I repubblicani – Se la battaglia in campo democratico appare tesa ma comunque confinata all’interno dello scontro politico e di idee, quella repubblicana in questi mesi è stata tante cose diverse: show mediatico, vaudeville, constatazione drammatica delle divisioni e
della crisi del partito. Il sondaggio Gravis Marketing delle ultime ore dà Donald Trump in vantaggio su Ted Cruz con un margine di tre-quattro punti. Il magnate newyorkese ha messo in piedi, giovedì sera, un’altra delle sue spregiudicate operazioni di comunicazione: ha rifiutato di partecipare all’evento sponsorizzato da Fox News con tutti i candidati repubblicani, adducendo il modo in cui Fox l’ha trattato in questi mesi, e ne ha organizzato uno proprio, dedicato alla raccolta di fondi per i veterani. La mossa, ancora una volta, ha pagato. Il giorno dopo i titoli di TV e giornali erano tutti per lui.
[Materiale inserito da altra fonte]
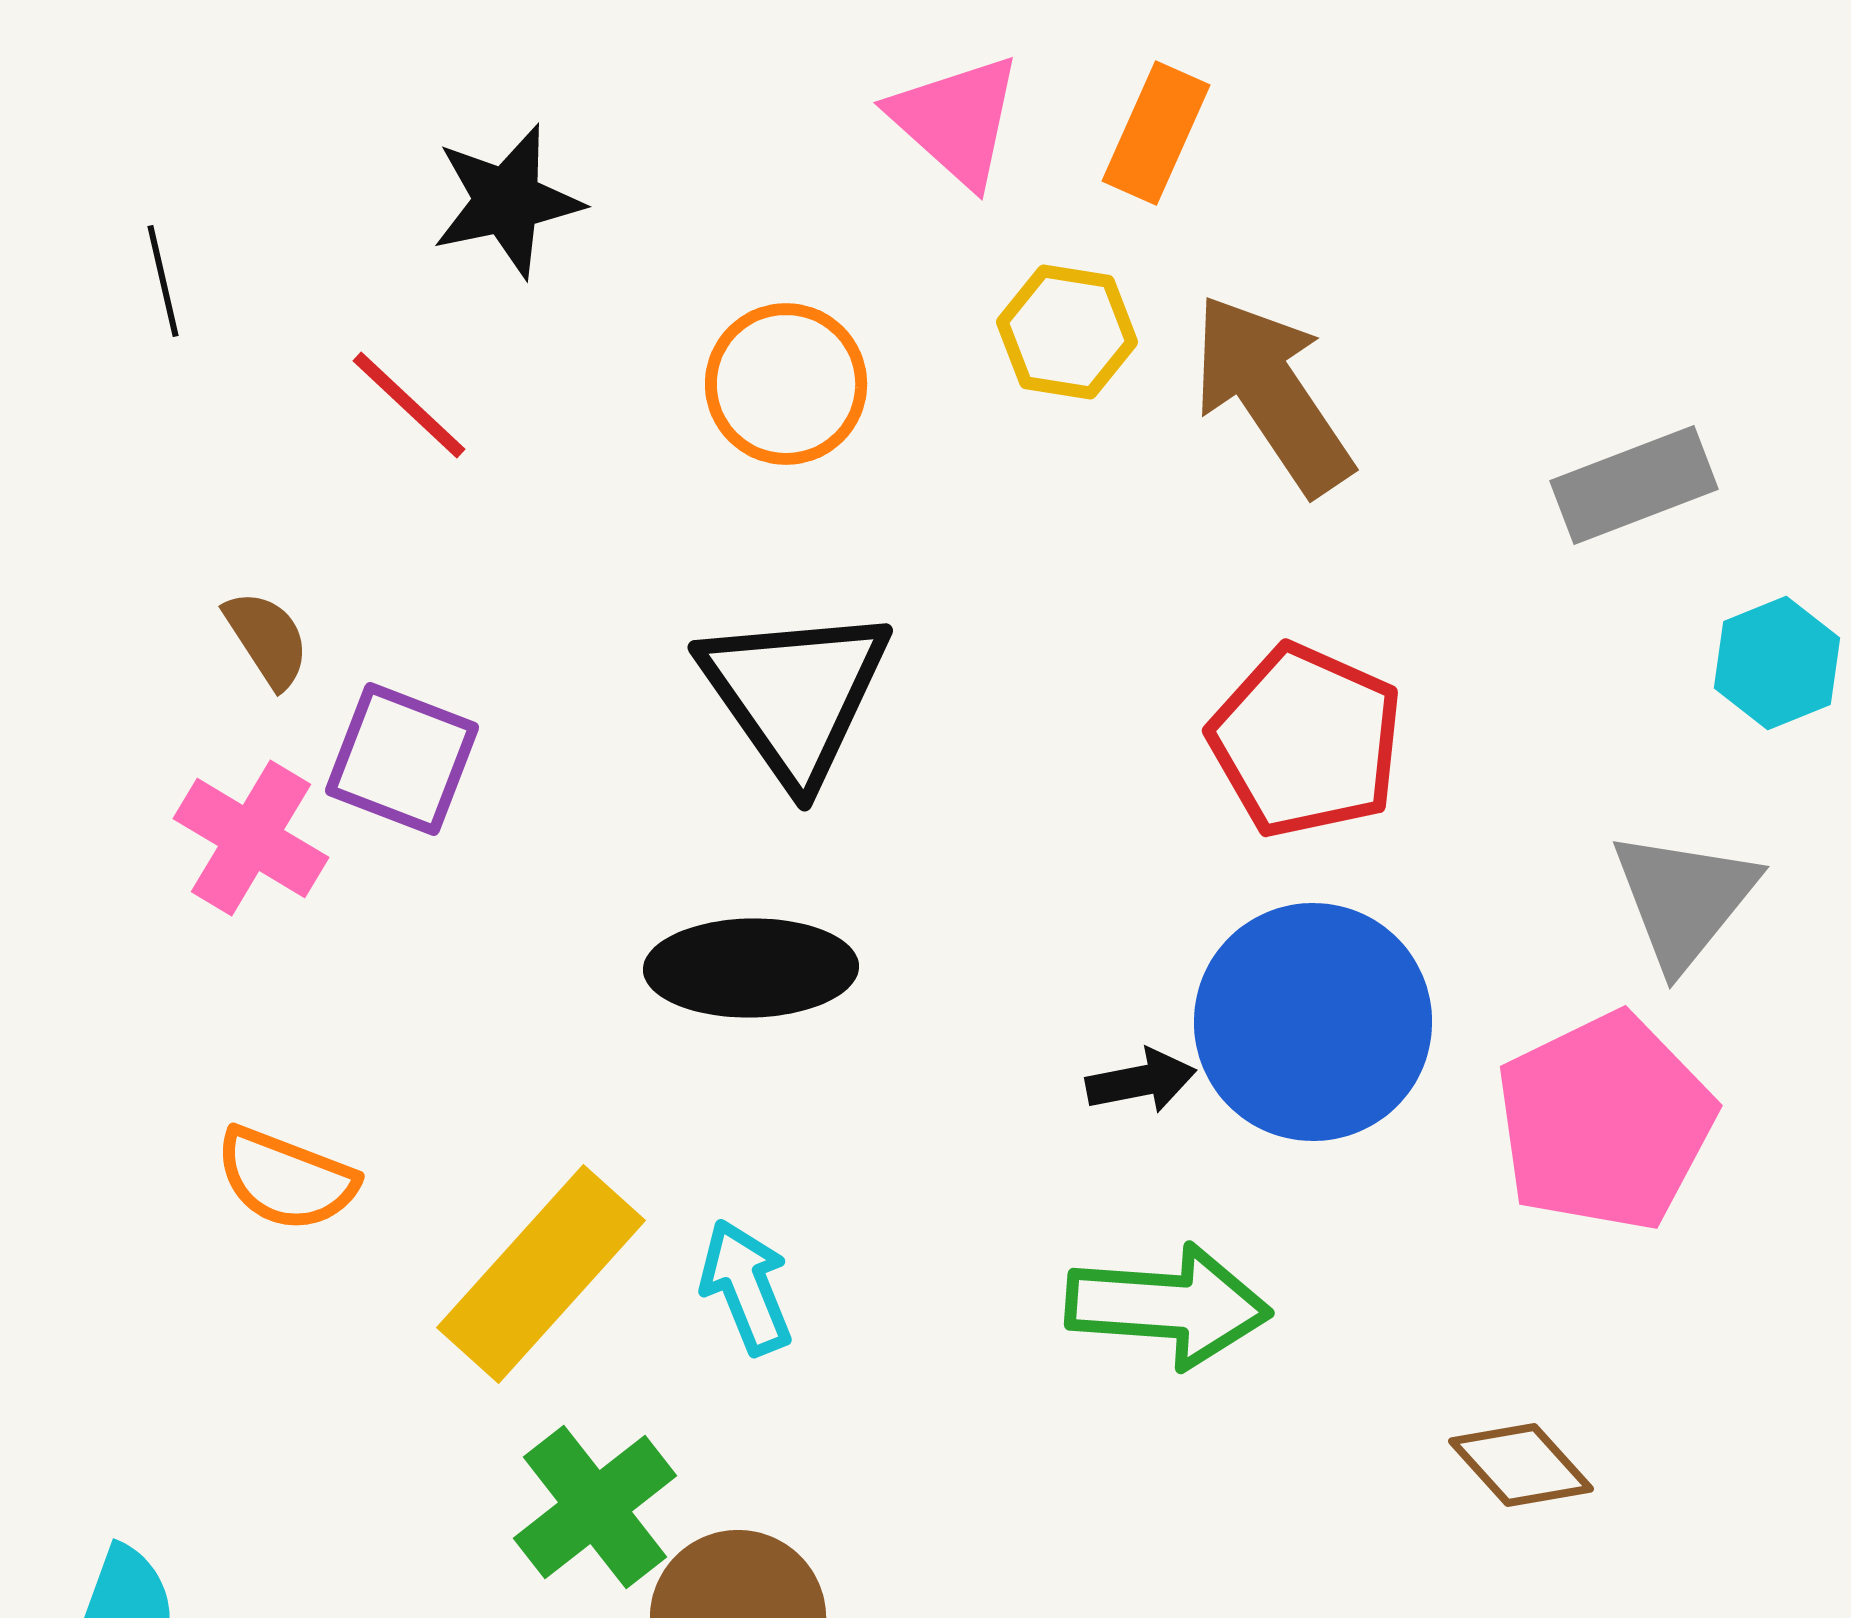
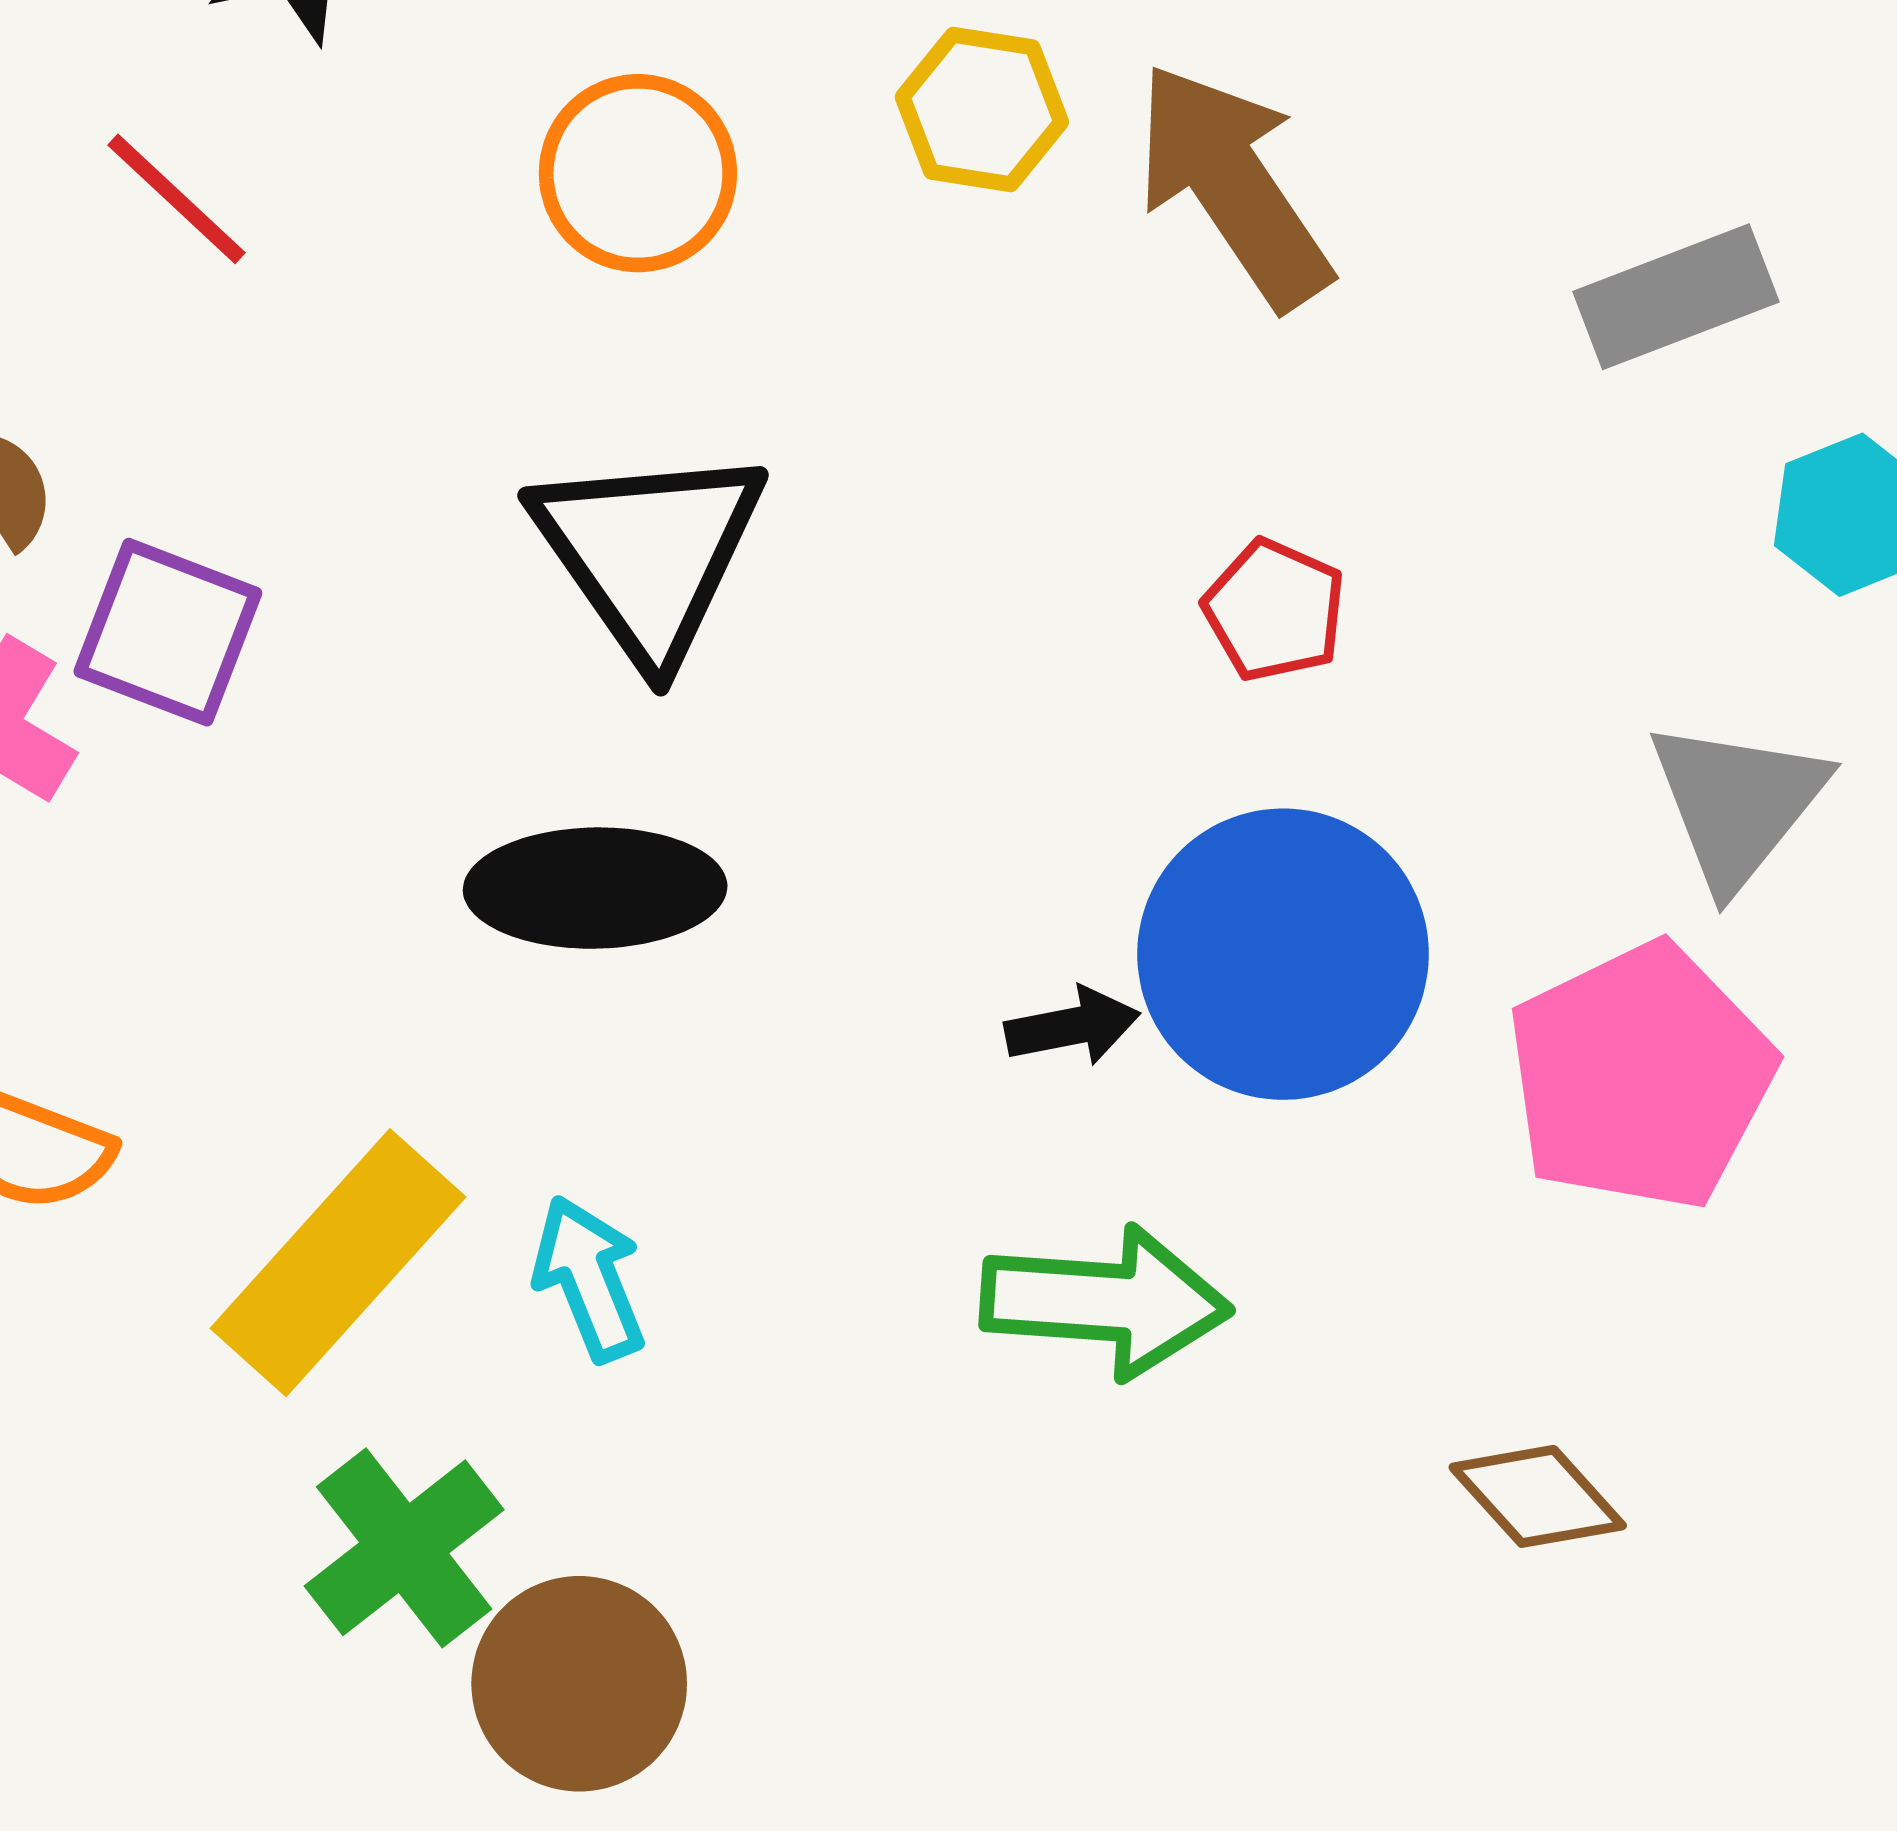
red pentagon: (1306, 741) -> (1274, 610), size x0.6

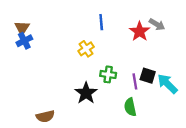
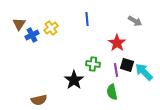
red star: (140, 31) -> (117, 43), moved
blue cross: (24, 41) -> (32, 35), moved
yellow cross: (86, 49) -> (51, 28), moved

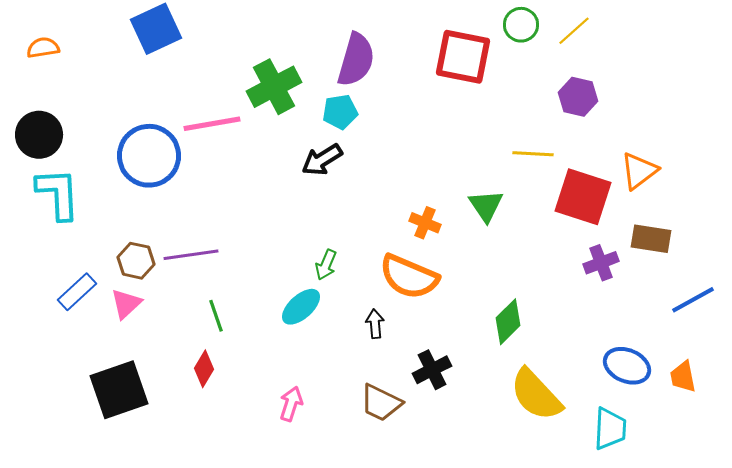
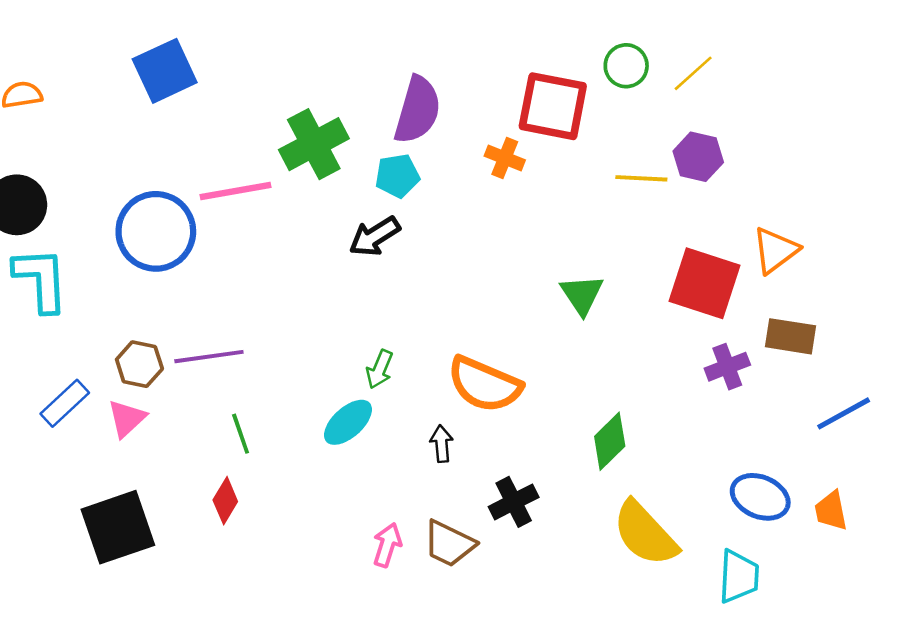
yellow line: (533, 154) -> (641, 178), moved
orange cross: (425, 223) -> (505, 158), moved
pink arrow: (291, 404) -> (387, 545), moved

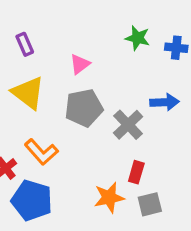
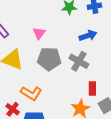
blue arrow: (164, 102) -> (88, 36), moved
gray pentagon: (84, 108) -> (49, 59), turned 30

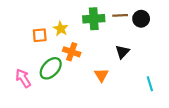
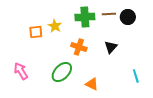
orange cross: (72, 52) -> (79, 47), moved
green ellipse: (51, 68) -> (62, 72), moved
orange triangle: (101, 75) -> (92, 84), moved, turned -32

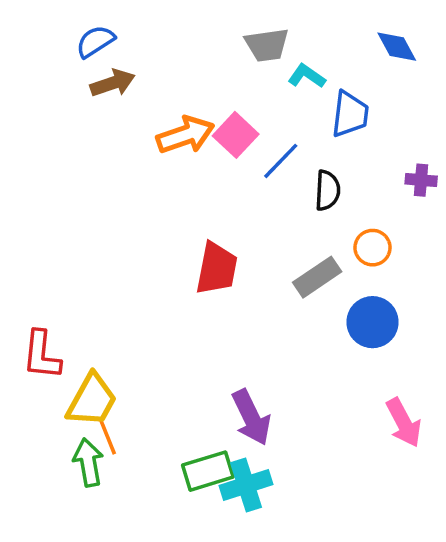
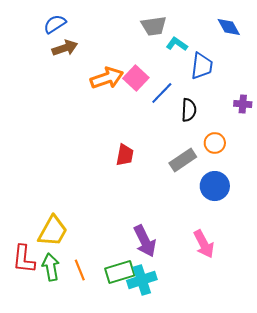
red trapezoid: (217, 268) -> (125, 155), size x0.7
red L-shape: (42, 355) -> (24, 259), moved
pink arrow: (404, 423) -> (204, 244), moved
orange line: (107, 436) -> (80, 270), moved

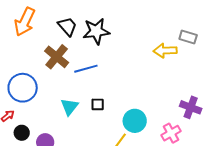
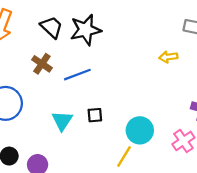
yellow arrow: (165, 51) -> (168, 57), moved, size x0.7
brown cross: (57, 57) -> (42, 64), size x0.7

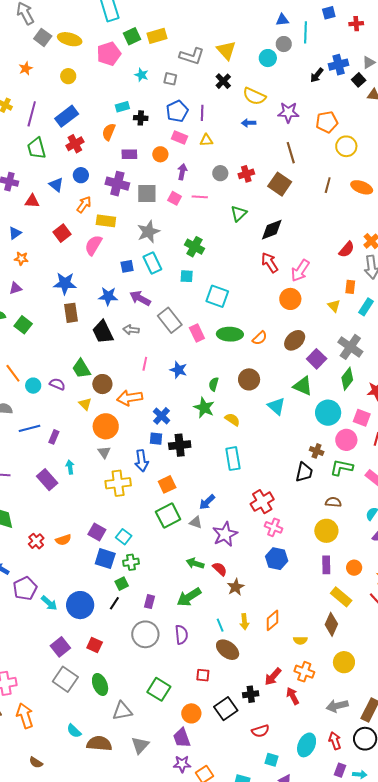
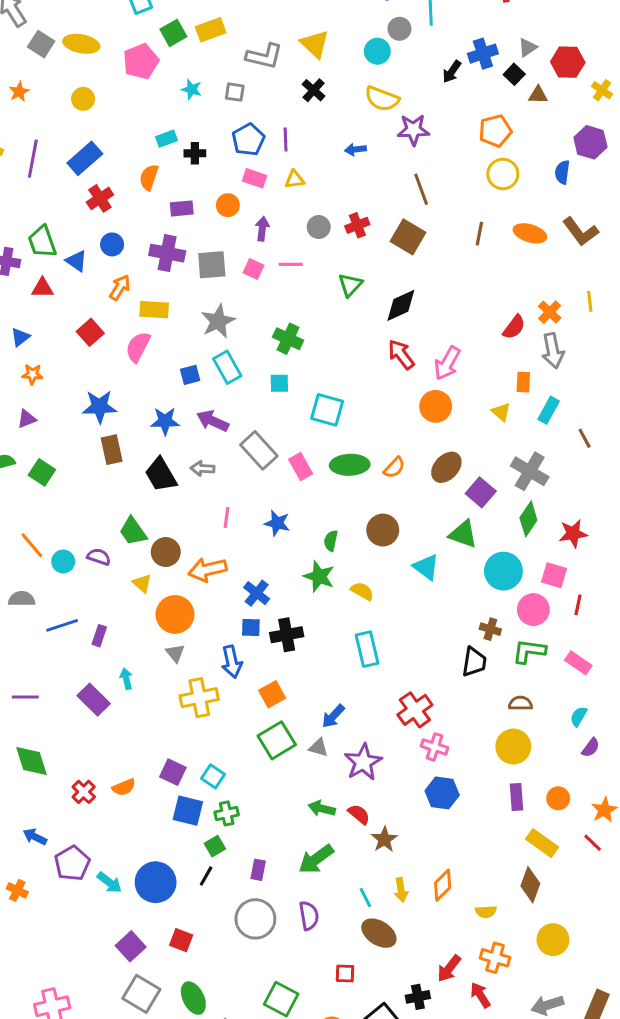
yellow semicircle: (254, 96) -> (382, 99), moved
orange pentagon: (327, 122) -> (495, 131), moved
green trapezoid: (37, 148) -> (42, 242), moved

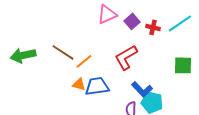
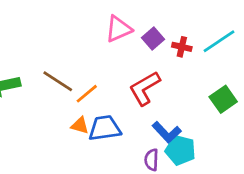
green square: (183, 65) -> (223, 99), turned -36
L’evento organizzato da Trump, con centinaia di persone che per ore sono rimaste in piedi, a cinque gradi sotto zero, in attesa di entrare nell’auditorium, è stato un utile promemoria del tipo di elettorato che Trump attrae. Tra i suoi sostenitori c’è parte dell’elettorato repubblicano tradizionale, i liberisti attratti dal businessman di successo e chi crede a un’America di nuovo forte e potente nel mondo. Ma tra i suoi elettori ci sono anche quelli che lo seguivano nell’“Apprentice” televisivo; i più giovani, che otto anni fa sostenevano Ron Paul e che ora vedono in Trump un’alternativa esplosiva ai compromessi di Washington; fasce di popolazione indebolita dalla crisi di questi anni, spaventate da possibili attacchi terroristici, disorientati da migrazioni e nuovi modelli di famiglia, cui piace la sfrontatezza orgogliosa e in fondo semplicistica con cui Trump affronta la politica. A questo mondo composito Trump offre non tanto una strategia politica quanto un possibile futuro sterilizzato da minacce, contraddizioni, mediazioni. L’Iowa sarà il primo banco di prova per lui e scioglierà il dubbio che da mesi lo accompagna: vero candidato o puro intrattenimento.

Quanto agli altri sfidanti repubblicani, i moderati sanno che l’Iowa per loro è territorio proibito e guardano già oltre. John Kasich, Jeb Bush, Chris Christie fanno comizi in zona ma pensano già al New Hampshire. Restano Ted Cruz e Marco Rubio. Le probabilità di Cruz, anche lui come Trump indigesto alla leadership del partito, restano legate alla capacità di compattare il voto degli evangelici e in generale dei social conservatives. Proprio a questi si è rivolto il senatore del Texas nell’ultimo dibattito televisivo, proclamando di essere l’unico candidato che “dice di essere in linea con i vostri principi e fa davvero quello che questi principi impongono”. Il problema, per Cruz, è che il suo voto pare frammentarsi. Parte dei conservatori dell’Iowa sono stati richiamati dal miraggio anti-immigrazione di Trump. Un’altra parte è in libera uscita verso Marco Rubio, che nelle ultime settimane ha moltiplicato i suoi accenni a Dio, religione, aborto, e al tempo stesso focalizzato la campagna sui centri urbani dell’est dello Stato. Un buon terzo posto per Rubio, dietro Cruz e Trump, potrebbe essere un risultato importante. Lo accrediterebbe come alternativa ai due – un’alternativa conservatrice ma comunque più moderata e non anti-establishment -, assicurandogli finanziamenti e sostegno dei big del partito.